| TASK STATEMENT |
A precise copy of the data is required, with every picture left out.

(Stored dataset items)
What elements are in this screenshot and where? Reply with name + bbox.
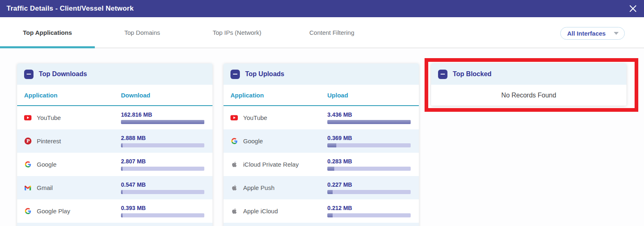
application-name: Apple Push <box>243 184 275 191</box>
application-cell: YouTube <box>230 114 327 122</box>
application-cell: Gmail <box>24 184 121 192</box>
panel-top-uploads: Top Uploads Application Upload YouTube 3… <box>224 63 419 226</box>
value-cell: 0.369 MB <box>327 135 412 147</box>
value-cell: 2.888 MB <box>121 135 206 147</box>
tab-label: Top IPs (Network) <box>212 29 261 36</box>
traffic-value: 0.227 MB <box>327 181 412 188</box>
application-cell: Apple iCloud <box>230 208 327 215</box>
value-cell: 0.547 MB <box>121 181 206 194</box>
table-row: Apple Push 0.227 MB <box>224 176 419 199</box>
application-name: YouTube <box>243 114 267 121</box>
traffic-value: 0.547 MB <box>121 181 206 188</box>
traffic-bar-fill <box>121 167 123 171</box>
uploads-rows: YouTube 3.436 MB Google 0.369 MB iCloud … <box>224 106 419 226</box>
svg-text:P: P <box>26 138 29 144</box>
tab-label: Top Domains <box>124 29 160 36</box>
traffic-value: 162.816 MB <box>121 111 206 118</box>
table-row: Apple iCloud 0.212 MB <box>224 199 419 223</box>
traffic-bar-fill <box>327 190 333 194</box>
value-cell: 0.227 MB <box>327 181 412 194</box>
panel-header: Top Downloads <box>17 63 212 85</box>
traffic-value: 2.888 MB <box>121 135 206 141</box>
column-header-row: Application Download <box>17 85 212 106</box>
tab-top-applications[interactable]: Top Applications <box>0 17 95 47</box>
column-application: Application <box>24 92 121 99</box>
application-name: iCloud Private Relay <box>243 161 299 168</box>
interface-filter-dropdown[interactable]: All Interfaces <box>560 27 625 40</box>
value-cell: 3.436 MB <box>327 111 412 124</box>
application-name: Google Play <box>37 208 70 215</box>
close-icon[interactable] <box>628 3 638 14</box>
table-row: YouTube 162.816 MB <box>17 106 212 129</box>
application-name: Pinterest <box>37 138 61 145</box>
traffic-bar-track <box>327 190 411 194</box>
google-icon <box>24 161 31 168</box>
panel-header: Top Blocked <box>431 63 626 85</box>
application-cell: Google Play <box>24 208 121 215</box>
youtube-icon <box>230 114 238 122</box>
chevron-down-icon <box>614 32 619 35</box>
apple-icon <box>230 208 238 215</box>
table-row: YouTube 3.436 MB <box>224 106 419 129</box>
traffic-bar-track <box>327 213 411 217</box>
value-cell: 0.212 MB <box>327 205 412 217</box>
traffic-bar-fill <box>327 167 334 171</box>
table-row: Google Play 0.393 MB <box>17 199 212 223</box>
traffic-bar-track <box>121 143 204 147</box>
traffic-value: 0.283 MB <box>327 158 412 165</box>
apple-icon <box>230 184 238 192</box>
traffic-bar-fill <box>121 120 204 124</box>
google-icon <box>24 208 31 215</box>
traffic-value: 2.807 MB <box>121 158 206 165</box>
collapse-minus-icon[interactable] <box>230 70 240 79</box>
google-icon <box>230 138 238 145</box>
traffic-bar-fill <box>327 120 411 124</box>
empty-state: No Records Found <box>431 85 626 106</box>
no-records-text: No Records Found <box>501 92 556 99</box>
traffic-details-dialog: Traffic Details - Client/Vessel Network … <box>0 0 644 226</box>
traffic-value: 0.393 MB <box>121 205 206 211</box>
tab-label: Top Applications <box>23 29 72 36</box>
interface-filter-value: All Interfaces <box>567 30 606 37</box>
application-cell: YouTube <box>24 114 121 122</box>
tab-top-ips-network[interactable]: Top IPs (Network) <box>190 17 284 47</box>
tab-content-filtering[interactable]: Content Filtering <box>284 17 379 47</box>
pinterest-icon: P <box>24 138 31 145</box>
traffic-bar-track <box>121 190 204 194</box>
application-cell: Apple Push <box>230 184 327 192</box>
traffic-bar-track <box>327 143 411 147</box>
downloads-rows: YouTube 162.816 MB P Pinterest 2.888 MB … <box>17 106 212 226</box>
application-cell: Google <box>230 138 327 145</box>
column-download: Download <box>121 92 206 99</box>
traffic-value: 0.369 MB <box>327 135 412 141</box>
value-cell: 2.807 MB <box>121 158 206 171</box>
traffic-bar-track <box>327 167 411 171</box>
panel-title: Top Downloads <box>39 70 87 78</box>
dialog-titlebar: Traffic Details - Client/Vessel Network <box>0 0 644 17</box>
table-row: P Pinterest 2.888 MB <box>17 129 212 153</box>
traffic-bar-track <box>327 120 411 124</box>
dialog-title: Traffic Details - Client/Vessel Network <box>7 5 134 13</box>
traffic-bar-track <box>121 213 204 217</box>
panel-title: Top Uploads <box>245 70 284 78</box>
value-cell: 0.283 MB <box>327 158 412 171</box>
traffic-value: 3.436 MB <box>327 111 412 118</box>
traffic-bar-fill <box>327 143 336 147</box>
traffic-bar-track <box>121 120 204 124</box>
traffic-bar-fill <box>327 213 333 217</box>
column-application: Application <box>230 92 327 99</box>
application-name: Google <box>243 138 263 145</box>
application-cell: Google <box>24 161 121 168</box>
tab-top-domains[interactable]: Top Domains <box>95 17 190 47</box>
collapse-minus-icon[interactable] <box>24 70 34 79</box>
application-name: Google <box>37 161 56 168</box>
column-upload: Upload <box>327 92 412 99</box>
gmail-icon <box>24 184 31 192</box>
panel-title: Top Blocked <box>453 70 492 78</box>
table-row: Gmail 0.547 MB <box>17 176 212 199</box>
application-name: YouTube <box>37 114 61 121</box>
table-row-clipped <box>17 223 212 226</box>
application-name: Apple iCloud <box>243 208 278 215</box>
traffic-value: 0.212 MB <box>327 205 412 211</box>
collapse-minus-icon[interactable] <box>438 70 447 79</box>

| REPLY TO THE EXERCISE |
What elements are in this screenshot and where? Reply with name + bbox.
application-name: Apple Push <box>243 184 275 191</box>
application-cell: YouTube <box>230 114 327 122</box>
application-cell: Gmail <box>24 184 121 192</box>
panel-top-uploads: Top Uploads Application Upload YouTube 3… <box>224 63 419 226</box>
value-cell: 0.369 MB <box>327 135 412 147</box>
value-cell: 2.888 MB <box>121 135 206 147</box>
tab-label: Top IPs (Network) <box>212 29 261 36</box>
traffic-value: 0.227 MB <box>327 181 412 188</box>
application-cell: Apple iCloud <box>230 208 327 215</box>
value-cell: 0.547 MB <box>121 181 206 194</box>
table-row: Apple Push 0.227 MB <box>224 176 419 199</box>
application-name: YouTube <box>243 114 267 121</box>
traffic-value: 0.547 MB <box>121 181 206 188</box>
traffic-bar-fill <box>121 167 123 171</box>
uploads-rows: YouTube 3.436 MB Google 0.369 MB iCloud … <box>224 106 419 226</box>
svg-text:P: P <box>26 138 29 144</box>
tab-label: Top Domains <box>124 29 160 36</box>
traffic-value: 162.816 MB <box>121 111 206 118</box>
table-row: Apple iCloud 0.212 MB <box>224 199 419 223</box>
traffic-bar-fill <box>327 190 333 194</box>
value-cell: 0.227 MB <box>327 181 412 194</box>
panel-header: Top Downloads <box>17 63 212 85</box>
traffic-value: 2.888 MB <box>121 135 206 141</box>
column-header-row: Application Download <box>17 85 212 106</box>
tab-top-applications[interactable]: Top Applications <box>0 17 95 47</box>
column-application: Application <box>24 92 121 99</box>
application-name: iCloud Private Relay <box>243 161 299 168</box>
interface-filter-dropdown[interactable]: All Interfaces <box>560 27 625 40</box>
value-cell: 3.436 MB <box>327 111 412 124</box>
application-name: Google Play <box>37 208 70 215</box>
close-icon[interactable] <box>628 3 638 14</box>
table-row: YouTube 162.816 MB <box>17 106 212 129</box>
application-name: Pinterest <box>37 138 61 145</box>
traffic-bar-track <box>327 190 411 194</box>
google-icon <box>24 161 31 168</box>
panel-header: Top Blocked <box>431 63 626 85</box>
application-cell: Google Play <box>24 208 121 215</box>
youtube-icon <box>230 114 238 122</box>
chevron-down-icon <box>614 32 619 35</box>
apple-icon <box>230 208 238 215</box>
table-row: YouTube 3.436 MB <box>224 106 419 129</box>
traffic-bar-track <box>327 213 411 217</box>
value-cell: 0.212 MB <box>327 205 412 217</box>
traffic-bar-fill <box>327 167 334 171</box>
table-row: Google Play 0.393 MB <box>17 199 212 223</box>
traffic-bar-track <box>121 143 204 147</box>
traffic-value: 0.283 MB <box>327 158 412 165</box>
apple-icon <box>230 184 238 192</box>
traffic-bar-fill <box>121 120 204 124</box>
google-icon <box>24 208 31 215</box>
traffic-value: 2.807 MB <box>121 158 206 165</box>
collapse-minus-icon[interactable] <box>230 70 240 79</box>
google-icon <box>230 138 238 145</box>
traffic-bar-fill <box>327 120 411 124</box>
empty-state: No Records Found <box>431 85 626 106</box>
no-records-text: No Records Found <box>501 92 556 99</box>
traffic-details-dialog: Traffic Details - Client/Vessel Network … <box>0 0 644 226</box>
traffic-value: 0.393 MB <box>121 205 206 211</box>
tab-label: Top Applications <box>23 29 72 36</box>
interface-filter-value: All Interfaces <box>567 30 606 37</box>
application-cell: YouTube <box>24 114 121 122</box>
tab-top-ips-network[interactable]: Top IPs (Network) <box>190 17 284 47</box>
tab-content-filtering[interactable]: Content Filtering <box>284 17 379 47</box>
pinterest-icon: P <box>24 138 31 145</box>
traffic-bar-track <box>121 190 204 194</box>
application-cell: Apple Push <box>230 184 327 192</box>
traffic-bar-track <box>327 143 411 147</box>
downloads-rows: YouTube 162.816 MB P Pinterest 2.888 MB … <box>17 106 212 226</box>
application-cell: Google <box>230 138 327 145</box>
column-download: Download <box>121 92 206 99</box>
traffic-value: 0.369 MB <box>327 135 412 141</box>
value-cell: 2.807 MB <box>121 158 206 171</box>
traffic-bar-track <box>327 167 411 171</box>
panel-title: Top Downloads <box>39 70 87 78</box>
dialog-titlebar: Traffic Details - Client/Vessel Network <box>0 0 644 17</box>
table-row: P Pinterest 2.888 MB <box>17 129 212 153</box>
traffic-bar-track <box>327 120 411 124</box>
dialog-title: Traffic Details - Client/Vessel Network <box>7 5 134 13</box>
traffic-bar-track <box>121 213 204 217</box>
panel-title: Top Uploads <box>245 70 284 78</box>
value-cell: 0.283 MB <box>327 158 412 171</box>
traffic-value: 3.436 MB <box>327 111 412 118</box>
traffic-bar-fill <box>327 143 336 147</box>
traffic-bar-track <box>121 120 204 124</box>
traffic-bar-fill <box>327 213 333 217</box>
column-application: Application <box>230 92 327 99</box>
application-name: Google <box>243 138 263 145</box>
application-cell: Google <box>24 161 121 168</box>
tab-top-domains[interactable]: Top Domains <box>95 17 190 47</box>
collapse-minus-icon[interactable] <box>24 70 34 79</box>
application-name: Google <box>37 161 56 168</box>
column-upload: Upload <box>327 92 412 99</box>
gmail-icon <box>24 184 31 192</box>
panel-title: Top Blocked <box>453 70 492 78</box>
table-row: Gmail 0.547 MB <box>17 176 212 199</box>
application-name: YouTube <box>37 114 61 121</box>
table-row-clipped <box>17 223 212 226</box>
application-name: Apple iCloud <box>243 208 278 215</box>
traffic-value: 0.212 MB <box>327 205 412 211</box>
collapse-minus-icon[interactable] <box>438 70 447 79</box>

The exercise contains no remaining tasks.